Nous reconnaissons que diverses activités peuvent être considérées comme de la promotion de la santé par les médecins. Le Tableau 1 énonce les compétences clés prévues dans le rôle CanMEDS de promoteur de la santé du CRMCC, et démontre leur large spectre allant de la défense des patients sur le plan individuel jusqu’aux actions qui favorisent des changements systémiques6. Quoique la défense des intérêts des patients individuels demeure une pierre angulaire de la pratique qui est relativement simple à mesurer, nous mettons l’accent sur la croissance constante des efforts des médecins pour provoquer des changements d’une envergure systémique. En discutant d’exemples précis d’une telle démarche, nous tentons de proposer des pratiques et des principes qui rendront plus précise et efficace la promotion de la santé par les médecins.
L’efficacité de la promotion de la santé par les médecins
Dans l’exploration de l’efficacité des efforts des médecins à promouvoir la santé, nous proposons d’examiner 2 questions :
Quelles activités sont considérées comme de la promotion de la santé « de haut niveau » par les médecins?
Dans quelle mesure ces activités doivent-elles objectivement favoriser de bons résultats en matière de santé?
La définition de haut niveau que propose le CRMCC laisse ouverte la possibilité que « l’efficacité » dans la promotion de la santé par les médecins puisse varier d’un simple plaidoyer en faveur d’une cause jusqu’à la réussite objective d’une incitation à des changements sociétaux de grande envergure. Si nous considérons l’efficacité simplement comme le fait de s’engager, les cas dans lesquels les médecins prennent simplement position sans changement objectif plus large pourraient être considérés efficaces, au même titre que ce que l’on a vu récemment avec les efforts des médecins américains qui préconisaient des mesures de contrôle des armes à feu plus strictes8. Toutefois, si nous acceptons le fait que plusieurs médecins s’impliquent souvent dans la promotion de la santé par obligation morale, nous pourrions plutôt définir l’efficacité comme étant mesurée par les résultats observés à la suite des efforts de promotion de la santé au lieu de simplement amplifier une position en particulier.
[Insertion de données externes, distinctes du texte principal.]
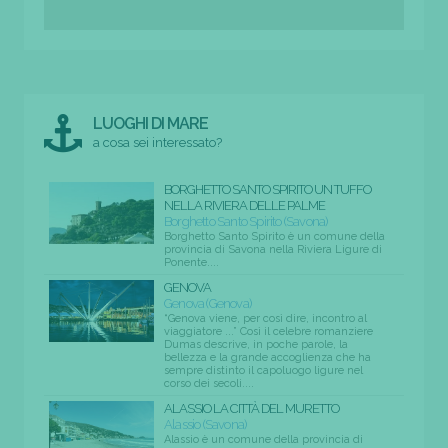
LUOGHI DI MARE
a cosa sei interessato?
BORGHETTO SANTO SPIRITO UN TUFFO
NELLA RIVIERA DELLE PALME
Borghetto Santo Spirito (Savona)
Borghetto Santo Spirito è un comune della
provincia di Savona nella Riviera Ligure di
Ponente....
GENOVA
Genova (Genova)
“Genova viene, per così dire, incontro al
viaggiatore ...” Così il celebre romanziere
Dumas descrive, in poche parole, la
bellezza e la grande accoglienza che ha
sempre distinto il capoluogo ligure nel
corso dei secoli....
ALASSIO LA CITTÀ DEL MURETTO
Alassio (Savona)
Alassio è un comune della provincia di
En mettant l’accent sur les résultats, la prochaine question qui se pose est de savoir dans quelle mesure la promotion de la santé par les médecins devrait faire progresser la santé de manière objective et définitive pour être jugée efficace. Prenons par exemple le débat de longue date entourant le système de santé à 2 vitesses au Canada, où certains médecins argumentent pour et d’autres contre une plus grande implication du secteur privé dans les soins de santé. Des données probantes provenant d’autres pays favorisent largement les défenseurs du régime public, bien que des promoteurs de la médecine à but lucratif soient persuasifs auprès de certains lorsqu’il s’agit de convaincre que leur position améliorera les résultats en matière de santé9.
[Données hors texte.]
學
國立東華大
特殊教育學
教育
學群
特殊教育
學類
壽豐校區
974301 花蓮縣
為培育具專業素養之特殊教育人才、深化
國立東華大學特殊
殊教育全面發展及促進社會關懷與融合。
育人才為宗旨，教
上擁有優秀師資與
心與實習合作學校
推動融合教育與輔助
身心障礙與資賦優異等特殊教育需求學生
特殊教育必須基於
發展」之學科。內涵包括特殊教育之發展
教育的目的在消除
Étonnamment, la définition du Collège royal pourrait laisser entendre que les 2 parties sont engagées dans une promotion efficace de la santé en soutenant un appel au changement et en parlant au nom d’autres parties concernées en utilisant leur réputation d’experts pour faire avancer leur cause. Nous soutenons toutefois que la promotion de la santé par les médecins n’est véritablement efficace que si elle est utilisée dans le but de faire progresser la santé objectivement. Des données probantes donnent à penser que les médecins défenseurs du régime public correspondent plus étroitement à la définition d’efficacité.
Compétences clés pour le rôle de promoteur de la santé dans le référentiel CanMEDS du Collège royal des médecins et chirurgiens du Canada
Tout compte fait, ces éléments portent à croire que la mesure de l’efficacité de la promotion de la santé par les médecins doit se fonder sur la mesure dans laquelle de tels efforts entraînent à la fin de meilleurs résultats sur le plan de la santé, ces derniers étant mesurés indirectement au moyen de paramètres comme la mise en œuvre de programmes et de politiques optimaux en matière de santé.
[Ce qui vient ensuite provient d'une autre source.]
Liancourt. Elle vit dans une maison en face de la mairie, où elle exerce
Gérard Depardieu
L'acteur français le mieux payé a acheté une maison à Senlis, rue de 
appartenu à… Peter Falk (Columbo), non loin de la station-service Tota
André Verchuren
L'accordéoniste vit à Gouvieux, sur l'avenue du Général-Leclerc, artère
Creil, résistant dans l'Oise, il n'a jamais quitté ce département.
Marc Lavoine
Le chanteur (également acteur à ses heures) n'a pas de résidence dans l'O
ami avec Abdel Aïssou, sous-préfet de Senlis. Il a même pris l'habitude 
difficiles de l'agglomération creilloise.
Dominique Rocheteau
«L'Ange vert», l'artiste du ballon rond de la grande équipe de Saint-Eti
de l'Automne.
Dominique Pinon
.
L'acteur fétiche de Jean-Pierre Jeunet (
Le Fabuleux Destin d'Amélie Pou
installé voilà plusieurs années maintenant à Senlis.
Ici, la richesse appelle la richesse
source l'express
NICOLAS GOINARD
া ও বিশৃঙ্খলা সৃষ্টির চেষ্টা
Attribuer la part des médecins dans la promotion de la santé
S’il est accepté qu’une promotion efficace de la santé doive être liée à de meilleurs résultats en santé au moyen de changements mesurés dans un contexte, la prochaine étape est de définir clairement l’ampleur de l’implication des médecins et la part qui leur est attribuée.
La définition du Collège royal présente, ici aussi, des difficultés quant à son étendue. Par exemple, l’un des objectifs établis pour les médecins est de promouvoir l’équité en santé, de prévenir la maladie, et de protéger et promouvoir la santé6. Il s’agit, de fait, du mandat de l’ensemble du système de santé publique gouvernemental, ce qui nous porte à nous demander comment un seul médecin promoteur de la santé peut le mieux faire porter ses efforts à la réalisation d’objectifs sur lesquels travaillent déjà des agences de santé publique et des organisations communautaires en entier.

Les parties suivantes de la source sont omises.